Calculate Tension of Mass 2.4x10^-3 kg & Length 0.60m @ 100Hz

[naeblis]

A string of mass 2.4 x 10 ^ -3 kg and length 0.60 meters vibrates transversely in such a way that its fundamental frequency is 100Hz. The tension on this string must be approximately _____.

any help with this would be appreciated, i am not quite sure what i have to do.

 

[OlderDan]

A string of mass 2.4 x 10 ^ -3 kg and length 0.60 meters vibrates transversely in such a way that its fundamental frequency is 100Hz. The tension on this string must be approximately _____.

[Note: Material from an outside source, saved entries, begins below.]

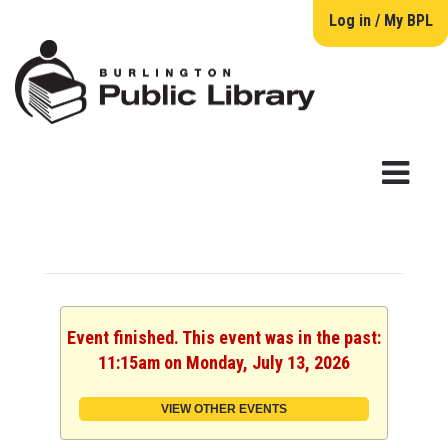
Log in / My BPL
Event finished. This event was in the past:
11:15am on Monday, July 13, 2026
VIEW OTHER EVENTS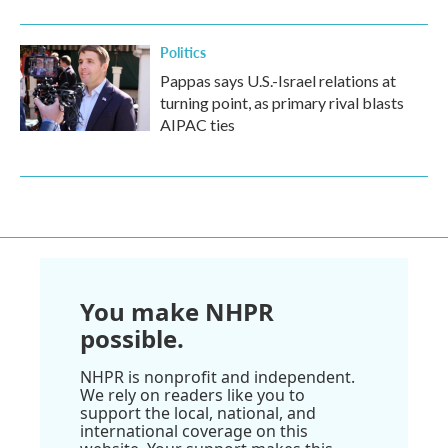
Politics
Pappas says U.S.-Israel relations at
turning point, as primary rival blasts
AIPAC ties
You make NHPR
possible.
NHPR is nonprofit and independent.
We rely on readers like you to
support the local, national, and
international coverage on this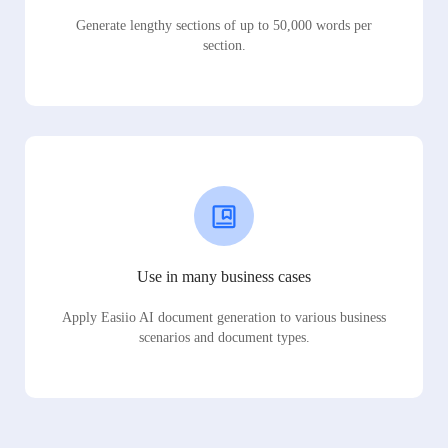
Generate lengthy sections of up to 50,000 words per
section.
Use in many business cases
Apply Easiio AI document generation to various business
scenarios and document types.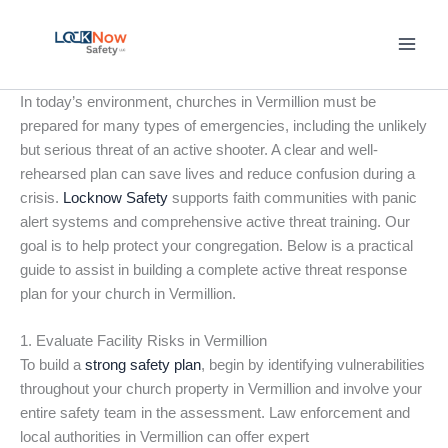
Skip
to
content
In today’s environment, churches in Vermillion must be
prepared for many types of emergencies, including the unlikely
but serious threat of an active shooter. A clear and well-
rehearsed plan can save lives and reduce confusion during a
crisis.
Locknow Safety
supports faith communities with panic
alert systems and comprehensive active threat training. Our
goal is to help protect your congregation. Below is a practical
guide to assist in building a complete active threat response
plan for your church in Vermillion.
1. Evaluate Facility Risks in Vermillion
To build a
strong safety plan
, begin by identifying vulnerabilities
throughout your church property in Vermillion and involve your
entire safety team in the assessment. Law enforcement and
local authorities in Vermillion can offer expert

any help with this would be appreciated, i am not quite sure what i have to do.

Find the equation that relates frequency of vibration of a string to the tension and mass per unit length. You have all the information to need to use it

 

[naeblis]

i've been trying to work it with

v = (<tension>/<linear mass density>)^(!/2)

where i get stuck is the v. how do i figure out the velocity of the wave from the frequency. i know v= (f)(lambda)

i worked

(f)(lambda) = (<tension>/<linear mass density>)^(!/2)

and got

tension = (40)(lambda^2)

but i am not sure how to figure out the wavelength or if i even can.

 

[OlderDan]

i've been trying to work it with

v = (<tension>/<linear mass density>)^(!/2)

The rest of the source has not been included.